I also feel lucky that we got through this. That even though often I felt like giving up in early lockdown, and there were days where I simply took to my bed and could not move, that we did come out the other side. I feel truly lucky that I have a husband who always steps up when I just can’t.
I feel that we actually are stronger as a family result of this, when at times I felt like we crumbling. Lucky that my exceptional little boy, who goes through hell dealing with a world that is not set up for him to cope easily, always comes out the other side. What I feel luckiest about in lockdown is that I have been able to see that, to truly see Patrick and how exceptional he is.
I feel lucky that the time we have been able to spend working through Patrick’s anxiety, has given us a much deeper understanding of how it feels for him and how to support him and work with him to support himself.
I feel lucky that during this lockdown we have had more good days that tough ones, that I feel I have truly reconnected with Patrick as we have established a new routine at home. A low demand routine, which is what he needs.
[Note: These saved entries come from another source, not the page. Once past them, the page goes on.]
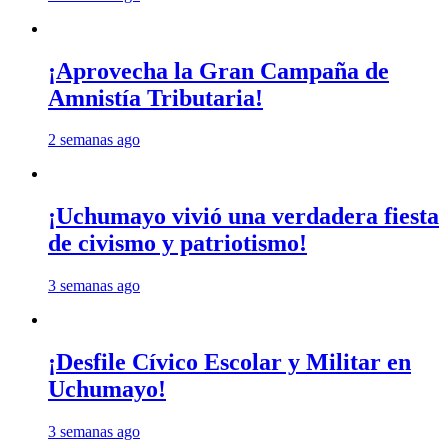
¡Aprovecha la Gran Campaña de
Amnistía Tributaria!
2 semanas ago
¡Uchumayo vivió una verdadera fiesta
de civismo y patriotismo!
3 semanas ago
¡Desfile Cívico Escolar y Militar en
Uchumayo!
3 semanas ago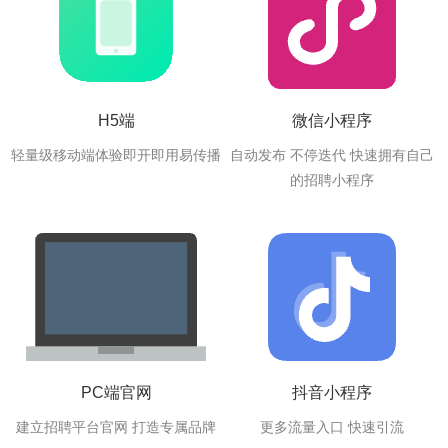
H5端
微信小程序
轻量级移动端体验即开即用易传播
自动发布 不停迭代 快速拥有自己
的招聘小程序
PC端官网
抖音小程序
建立招聘平台官网 打造专属品牌
更多流量入口 快速引流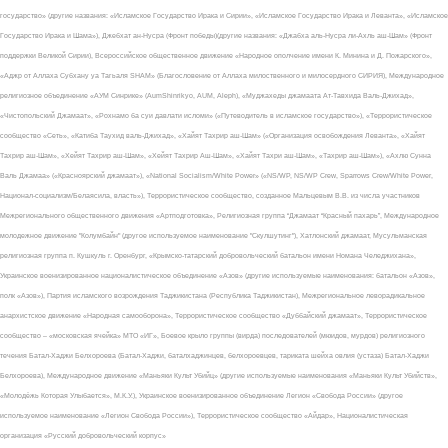
государство» (другие названия: «Исламское Государство Ирака и Сирии», «Исламское Государство Ирака и Леванта», «Исламское
Государство Ирака и Шама»), Джебхат ан-Нусра (Фронт победы)(другие названия: «Джабха аль-Нусра ли-Ахль аш-Шам» (Фронт
поддержки Великой Сирии), Всероссийское общественное движение «Народное ополчение имени К. Минина и Д. Пожарского»,
«Аджр от Аллаха Субхану уа Тагьаля SHAM» (Благословение от Аллаха милоственного и милосердного СИРИЯ), Международное
религиозное объединение «АУМ Синрике» (AumShinrikyo, AUM, Aleph), «Муджахеды джамаата Ат-Тавхида Валь-Джихад»,
«Чистопольский Джамаат», «Рохнамо ба суи давлати исломи» («Путеводитель в исламское государство»), «Террористическое
сообщество «Сеть», «Катиба Таухид валь-Джихад», «Хайят Тахрир аш-Шам» («Организация освобождения Леванта», «Хайят
Тахрир аш-Шам», «Хейят Тахрир аш-Шам», «Хейят Тахрир Аш-Шам», «Хайят Тахри аш-Шам», «Тахрир аш-Шам»), «Ахлю Сунна
Валь Джамаа» («Красноярский джамаат»), «National Socialism/White Power» («NS/WP, NS/WP Crew, Sparrows Crew/White Power,
Национал-социализм/Белаясила, власть»), Террористическое сообщество, созданное Мальцевым В.В. из числа участников
Межрегионального общественного движения «Артподготовка», Религиозная группа “Джамаат “Красный пахарь”, Международное
молодежное движение "Колумбайн" (другое используемое наименование "Скулшутинг"), Хатлонский джамаат, Мусульманская
религиозная группа п. Кушкуль г. Оренбург, «Крымско-татарский добровольческий батальон имени Номана Челеджихана»,
Украинское военизированное националистическое объединение «Азов» (другие используемые наименования: батальон «Азов»,
полк «Азов»), Партия исламского возрождения Таджикистана (Республика Таджикистан), Межрегиональное леворадикальное
анархистское движение «Народная самооборона», Террористическое сообщество «Дуббайский джамаат», Террористическое
сообщество – «московская ячейка» МТО «ИГ», Боевое крыло группы (вирда) последователей (мюидов, мурдов) религиозного
течения Батал-Хаджи Белхороева (Батал-Хаджи, баталхаджинцев, белхороевцев, тариката шейха овлия (устаза) Батал-Хаджи
Белхороева), Международное движение «Маньяки Культ Убийц» (другие используемые наименования «Маньяки Культ Убийств»,
«Молодёжь Которая Улыбается», М.К.У.), Украинское военизированное объединение Легион «Свобода России» (другое
используемое наименование «Легион Свобода России»), Террористическое сообщество «Айдар», Националистическая
организация «Русский добровольческий корпус»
I am not unrealistic, I know that as the world resumes it’s normality, as different as that may look to many, it still won’t be different enough to be managable to many Autistic people and their transition back to the world will bring it’s own challenges for them and their carers.
But I am lucky now that I better understand what we can do differently for my son, I am lucky that I have this knowledge to move forward with and I’m lucky that I am surrounded by people who are truly in this together with us.
So, will I now keep that smart mouth for entering competitions – HELL NO. Because not everyone has been as lucky as we have through lockdown, and I believe in pay-it-forward. I believe the best thing lockdown has taught is, is the power and strength of community – that’s a luck we all need to write into our story.